O personagem dele começa o filme com medo, hesitante, arredio, traumatizado, quase se cagando diante da ideia de se envolver. Aí, sem transição nenhuma, vira colaborador prestativo, amigo do policial, consultor tagarela e, depois, caçador de demônio tardio. Cadê o medo? Cadê a coerência psicológica? Cadê o arco? Foram todos assassinados pelo roteiro e tiveram a garganta cortada junto com os policiais.
E então vem a tentativa mais sem-vergonha de todas: brincar de Seven. Tem caixa misteriosa, tem Morgan Freeman com pose solene, tem revelação grotesca, tem todo aquele ar de “olha como somos perturbadores”. Só que em Seven a caixa era o ápice de uma construção moral brutal. Aqui é só um cosplay de profundidade feito por roteirista em estado terminal de criatividade.
Mas nada, absolutamente nada, supera a cena dos olhos. O filme quer que a gente aceite que esse velho nonagenário, que no início estava com medo do assassino, depois vai atrás dele, mata o sujeito fora de cena, manda os olhos numa caixa e ainda vê o policial comer os olhos como se isso fosse um grande momento de catarse sombria. Não é sombrio. Não é profundo. Não é perturbador. É só ridículo. Ou o personagem aderiu completamente ao ritual e virou um idiota sem caráter disposto a engolir qualquer superstição macabra por “poder” e “visão”, ou então o filme simplesmente pensou: “rapaz, e se ele comer os olhos? Vai ficar impactante, né?” Não ficou. Ficou tosco.

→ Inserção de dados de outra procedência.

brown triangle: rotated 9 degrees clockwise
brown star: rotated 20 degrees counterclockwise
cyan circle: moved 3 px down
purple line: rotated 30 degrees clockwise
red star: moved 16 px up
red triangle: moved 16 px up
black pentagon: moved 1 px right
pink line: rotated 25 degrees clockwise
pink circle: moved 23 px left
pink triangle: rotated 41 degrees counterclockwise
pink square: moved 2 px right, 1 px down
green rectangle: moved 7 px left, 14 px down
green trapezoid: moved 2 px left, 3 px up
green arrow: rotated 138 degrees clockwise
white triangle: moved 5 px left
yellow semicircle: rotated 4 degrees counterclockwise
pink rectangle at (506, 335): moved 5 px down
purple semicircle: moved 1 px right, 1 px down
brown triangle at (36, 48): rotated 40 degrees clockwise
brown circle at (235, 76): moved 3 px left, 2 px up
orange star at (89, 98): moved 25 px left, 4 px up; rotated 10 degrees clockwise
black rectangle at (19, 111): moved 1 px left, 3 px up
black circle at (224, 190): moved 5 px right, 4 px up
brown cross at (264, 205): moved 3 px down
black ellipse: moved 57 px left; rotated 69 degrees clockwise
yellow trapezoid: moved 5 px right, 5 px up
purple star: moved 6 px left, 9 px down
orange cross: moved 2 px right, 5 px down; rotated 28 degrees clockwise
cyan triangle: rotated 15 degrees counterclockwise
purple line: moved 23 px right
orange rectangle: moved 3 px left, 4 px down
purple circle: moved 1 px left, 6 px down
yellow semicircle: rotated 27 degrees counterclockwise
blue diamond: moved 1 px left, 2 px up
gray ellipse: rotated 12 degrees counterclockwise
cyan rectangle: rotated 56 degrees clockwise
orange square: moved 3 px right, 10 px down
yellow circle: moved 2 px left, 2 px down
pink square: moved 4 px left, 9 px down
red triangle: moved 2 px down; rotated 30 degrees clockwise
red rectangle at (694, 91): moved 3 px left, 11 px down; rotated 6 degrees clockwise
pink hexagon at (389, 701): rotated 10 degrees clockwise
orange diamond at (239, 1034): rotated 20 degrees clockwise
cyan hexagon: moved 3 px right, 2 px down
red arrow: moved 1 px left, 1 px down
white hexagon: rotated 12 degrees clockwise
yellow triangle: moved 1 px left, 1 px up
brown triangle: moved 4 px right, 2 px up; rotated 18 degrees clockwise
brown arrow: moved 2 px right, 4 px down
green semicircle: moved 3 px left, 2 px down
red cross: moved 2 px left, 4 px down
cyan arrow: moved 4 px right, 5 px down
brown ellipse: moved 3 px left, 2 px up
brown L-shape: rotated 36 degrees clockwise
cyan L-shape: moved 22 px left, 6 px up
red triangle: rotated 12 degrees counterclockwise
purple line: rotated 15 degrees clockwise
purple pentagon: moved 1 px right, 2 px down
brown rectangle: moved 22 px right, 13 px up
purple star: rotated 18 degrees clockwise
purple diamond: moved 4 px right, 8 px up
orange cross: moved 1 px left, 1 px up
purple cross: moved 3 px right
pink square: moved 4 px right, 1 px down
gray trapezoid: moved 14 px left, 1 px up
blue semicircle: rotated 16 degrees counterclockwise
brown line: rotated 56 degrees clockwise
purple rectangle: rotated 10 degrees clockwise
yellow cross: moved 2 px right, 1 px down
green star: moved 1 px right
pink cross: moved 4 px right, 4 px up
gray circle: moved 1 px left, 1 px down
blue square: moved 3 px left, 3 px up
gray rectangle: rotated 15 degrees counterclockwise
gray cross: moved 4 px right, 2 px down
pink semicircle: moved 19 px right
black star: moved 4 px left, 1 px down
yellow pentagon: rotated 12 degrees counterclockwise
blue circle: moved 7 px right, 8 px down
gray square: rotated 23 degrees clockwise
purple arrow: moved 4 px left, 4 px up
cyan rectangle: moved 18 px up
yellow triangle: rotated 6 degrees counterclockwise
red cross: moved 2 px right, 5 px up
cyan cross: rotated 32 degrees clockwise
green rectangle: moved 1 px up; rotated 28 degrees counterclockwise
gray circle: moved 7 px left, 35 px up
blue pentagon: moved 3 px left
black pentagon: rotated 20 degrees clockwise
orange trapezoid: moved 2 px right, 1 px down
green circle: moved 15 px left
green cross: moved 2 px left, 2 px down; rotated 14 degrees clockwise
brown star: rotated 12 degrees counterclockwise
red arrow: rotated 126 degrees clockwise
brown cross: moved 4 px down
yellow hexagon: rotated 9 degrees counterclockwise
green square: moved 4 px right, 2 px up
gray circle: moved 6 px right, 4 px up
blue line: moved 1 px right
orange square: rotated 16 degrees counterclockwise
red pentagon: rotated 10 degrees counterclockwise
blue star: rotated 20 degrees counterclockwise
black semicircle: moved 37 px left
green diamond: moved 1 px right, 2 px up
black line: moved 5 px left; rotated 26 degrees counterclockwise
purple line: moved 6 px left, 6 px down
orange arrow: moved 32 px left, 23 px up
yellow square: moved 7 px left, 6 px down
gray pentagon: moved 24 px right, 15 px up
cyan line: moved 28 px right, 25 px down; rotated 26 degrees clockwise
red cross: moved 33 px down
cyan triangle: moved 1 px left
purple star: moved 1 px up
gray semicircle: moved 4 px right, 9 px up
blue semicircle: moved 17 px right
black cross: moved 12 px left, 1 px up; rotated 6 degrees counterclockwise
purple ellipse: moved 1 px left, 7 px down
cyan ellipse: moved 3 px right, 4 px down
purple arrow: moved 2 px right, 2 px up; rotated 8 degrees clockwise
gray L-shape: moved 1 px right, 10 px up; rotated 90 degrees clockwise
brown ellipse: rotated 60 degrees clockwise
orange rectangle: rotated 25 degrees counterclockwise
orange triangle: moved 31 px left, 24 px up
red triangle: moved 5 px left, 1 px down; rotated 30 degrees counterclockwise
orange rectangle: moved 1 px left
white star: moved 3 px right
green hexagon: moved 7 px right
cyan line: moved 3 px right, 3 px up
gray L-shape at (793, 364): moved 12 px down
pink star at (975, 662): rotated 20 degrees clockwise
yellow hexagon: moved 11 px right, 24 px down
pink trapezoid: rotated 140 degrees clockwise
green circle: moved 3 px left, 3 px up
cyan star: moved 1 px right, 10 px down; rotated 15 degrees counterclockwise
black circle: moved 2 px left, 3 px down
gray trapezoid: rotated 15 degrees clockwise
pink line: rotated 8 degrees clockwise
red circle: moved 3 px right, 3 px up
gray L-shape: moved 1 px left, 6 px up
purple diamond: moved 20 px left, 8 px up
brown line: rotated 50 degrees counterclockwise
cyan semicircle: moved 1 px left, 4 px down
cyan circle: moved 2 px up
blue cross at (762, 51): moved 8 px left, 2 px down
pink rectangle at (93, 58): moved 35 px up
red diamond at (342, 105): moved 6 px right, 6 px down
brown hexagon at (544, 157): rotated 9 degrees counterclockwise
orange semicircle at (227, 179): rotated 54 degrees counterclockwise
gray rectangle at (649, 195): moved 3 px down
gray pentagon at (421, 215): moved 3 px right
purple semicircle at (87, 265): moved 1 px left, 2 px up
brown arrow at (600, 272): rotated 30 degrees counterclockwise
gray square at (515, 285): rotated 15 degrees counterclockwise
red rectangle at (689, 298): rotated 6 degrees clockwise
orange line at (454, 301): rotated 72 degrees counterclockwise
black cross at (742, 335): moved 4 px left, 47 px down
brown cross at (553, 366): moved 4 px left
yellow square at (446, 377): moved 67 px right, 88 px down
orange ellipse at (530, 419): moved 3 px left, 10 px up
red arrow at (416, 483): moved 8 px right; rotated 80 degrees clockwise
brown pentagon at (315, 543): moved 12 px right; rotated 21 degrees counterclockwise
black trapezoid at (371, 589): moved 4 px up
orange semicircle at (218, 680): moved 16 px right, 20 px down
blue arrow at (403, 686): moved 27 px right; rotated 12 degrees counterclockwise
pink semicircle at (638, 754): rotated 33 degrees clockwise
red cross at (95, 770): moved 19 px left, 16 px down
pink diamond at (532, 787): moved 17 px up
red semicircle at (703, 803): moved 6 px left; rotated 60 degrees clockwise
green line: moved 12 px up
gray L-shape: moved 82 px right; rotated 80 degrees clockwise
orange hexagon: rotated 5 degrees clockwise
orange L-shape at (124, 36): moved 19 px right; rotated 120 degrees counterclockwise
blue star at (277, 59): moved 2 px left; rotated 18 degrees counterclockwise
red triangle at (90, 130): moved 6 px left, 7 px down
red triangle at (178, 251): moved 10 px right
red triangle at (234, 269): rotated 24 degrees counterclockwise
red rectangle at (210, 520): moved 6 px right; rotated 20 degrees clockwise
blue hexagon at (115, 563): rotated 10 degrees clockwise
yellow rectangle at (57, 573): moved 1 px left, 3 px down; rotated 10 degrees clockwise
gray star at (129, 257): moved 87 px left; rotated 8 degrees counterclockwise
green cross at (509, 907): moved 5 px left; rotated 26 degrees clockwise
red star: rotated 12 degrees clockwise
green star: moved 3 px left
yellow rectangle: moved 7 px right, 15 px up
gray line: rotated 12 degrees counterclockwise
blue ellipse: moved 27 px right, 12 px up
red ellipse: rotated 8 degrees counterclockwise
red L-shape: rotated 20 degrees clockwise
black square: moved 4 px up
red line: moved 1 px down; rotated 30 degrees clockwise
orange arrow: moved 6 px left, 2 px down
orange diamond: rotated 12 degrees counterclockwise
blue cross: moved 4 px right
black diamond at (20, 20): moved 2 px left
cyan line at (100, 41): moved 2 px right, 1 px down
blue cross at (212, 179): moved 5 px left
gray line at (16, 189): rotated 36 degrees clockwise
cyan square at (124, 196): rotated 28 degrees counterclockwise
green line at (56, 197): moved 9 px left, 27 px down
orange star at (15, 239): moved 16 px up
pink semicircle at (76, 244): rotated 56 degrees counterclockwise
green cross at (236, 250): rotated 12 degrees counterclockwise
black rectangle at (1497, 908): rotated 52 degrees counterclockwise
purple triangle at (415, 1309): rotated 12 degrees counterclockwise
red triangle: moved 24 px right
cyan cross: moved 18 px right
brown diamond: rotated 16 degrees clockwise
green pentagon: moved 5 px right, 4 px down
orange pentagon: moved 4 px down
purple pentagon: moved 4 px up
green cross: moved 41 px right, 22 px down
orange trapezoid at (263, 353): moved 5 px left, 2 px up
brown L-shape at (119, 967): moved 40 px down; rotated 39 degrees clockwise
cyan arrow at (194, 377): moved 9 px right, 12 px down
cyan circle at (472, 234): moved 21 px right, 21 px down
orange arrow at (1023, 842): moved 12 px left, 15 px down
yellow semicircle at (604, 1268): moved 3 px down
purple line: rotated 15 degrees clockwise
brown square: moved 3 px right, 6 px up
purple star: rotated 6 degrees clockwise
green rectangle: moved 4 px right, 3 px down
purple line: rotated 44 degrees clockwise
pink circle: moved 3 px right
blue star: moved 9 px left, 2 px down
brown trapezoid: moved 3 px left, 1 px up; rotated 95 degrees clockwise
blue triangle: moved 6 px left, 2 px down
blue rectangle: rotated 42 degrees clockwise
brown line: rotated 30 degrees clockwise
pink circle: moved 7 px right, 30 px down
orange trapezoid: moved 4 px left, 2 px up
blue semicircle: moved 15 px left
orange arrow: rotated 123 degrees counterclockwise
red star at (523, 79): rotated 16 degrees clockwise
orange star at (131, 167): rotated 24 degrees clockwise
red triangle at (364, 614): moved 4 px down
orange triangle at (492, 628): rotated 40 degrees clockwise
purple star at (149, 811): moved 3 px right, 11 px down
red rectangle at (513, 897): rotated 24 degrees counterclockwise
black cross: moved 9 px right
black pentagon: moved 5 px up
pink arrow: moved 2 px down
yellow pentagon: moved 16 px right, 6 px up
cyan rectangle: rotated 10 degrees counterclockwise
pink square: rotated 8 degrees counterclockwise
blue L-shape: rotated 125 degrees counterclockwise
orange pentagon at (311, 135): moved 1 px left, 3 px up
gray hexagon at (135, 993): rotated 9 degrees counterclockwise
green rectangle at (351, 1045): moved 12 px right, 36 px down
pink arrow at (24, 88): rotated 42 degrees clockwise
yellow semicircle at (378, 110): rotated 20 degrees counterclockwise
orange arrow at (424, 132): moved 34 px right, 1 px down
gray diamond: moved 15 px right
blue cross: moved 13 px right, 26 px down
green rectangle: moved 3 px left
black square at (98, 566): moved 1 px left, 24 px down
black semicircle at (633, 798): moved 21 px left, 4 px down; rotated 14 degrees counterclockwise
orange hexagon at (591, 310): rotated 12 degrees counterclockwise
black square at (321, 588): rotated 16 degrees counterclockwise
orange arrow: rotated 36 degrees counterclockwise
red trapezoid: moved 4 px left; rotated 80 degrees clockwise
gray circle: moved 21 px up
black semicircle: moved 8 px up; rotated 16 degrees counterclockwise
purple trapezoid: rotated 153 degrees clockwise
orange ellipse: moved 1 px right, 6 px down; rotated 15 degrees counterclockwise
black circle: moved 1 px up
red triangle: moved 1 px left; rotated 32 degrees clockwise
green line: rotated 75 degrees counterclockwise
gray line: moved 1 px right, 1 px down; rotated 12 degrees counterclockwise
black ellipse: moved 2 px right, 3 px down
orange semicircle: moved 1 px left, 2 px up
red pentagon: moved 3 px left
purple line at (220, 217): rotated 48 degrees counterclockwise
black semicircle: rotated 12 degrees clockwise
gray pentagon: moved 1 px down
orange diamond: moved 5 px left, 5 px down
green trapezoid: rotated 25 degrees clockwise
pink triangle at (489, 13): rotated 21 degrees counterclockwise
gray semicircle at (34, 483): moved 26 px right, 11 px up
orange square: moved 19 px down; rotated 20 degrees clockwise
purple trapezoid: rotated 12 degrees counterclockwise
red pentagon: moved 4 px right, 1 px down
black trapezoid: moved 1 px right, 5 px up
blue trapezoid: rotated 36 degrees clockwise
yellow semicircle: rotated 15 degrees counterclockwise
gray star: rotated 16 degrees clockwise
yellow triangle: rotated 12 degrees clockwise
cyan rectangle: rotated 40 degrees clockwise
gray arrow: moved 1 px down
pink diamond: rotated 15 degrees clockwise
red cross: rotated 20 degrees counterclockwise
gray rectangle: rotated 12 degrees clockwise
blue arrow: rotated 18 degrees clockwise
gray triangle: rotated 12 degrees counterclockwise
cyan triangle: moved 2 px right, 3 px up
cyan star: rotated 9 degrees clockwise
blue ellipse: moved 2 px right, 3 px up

E a humilhação final é essa: o homem passa o filme inteiro matando policiais treinados como quem corta manteiga, mas quem resolve a parada no fim é um Morgan Freeman já em avançado estágio de aposentadoria espiritual. Nem no confronto final, não. Depois. O velho vai lá, caça o superassassino que aterrorizava todo mundo e resolve a porra sozinho arrancando os olhos do sujeito e ainda envia para o novo amigo come-los como quem come ovos de codorna. Pronto. A essa altura, o filme já desistiu de qualquer relação com lógica, verossimilhança ou dignidade.
No fim, Muti quer ser um thriller sombrio, ritualístico, denso, meio Seven, meio horror moral, meio decadência policial. Mas entrega apenas uma sequência de absurdos com pose de profundidade. É um filme ruim, pretensioso, incoerente e constrangedor. E talvez a pior parte seja essa sensação de ver Morgan Freeman sendo alugado para emprestar gravidade a um roteiro que não merece nem um figurante sóbrio, quanto mais a presença dele.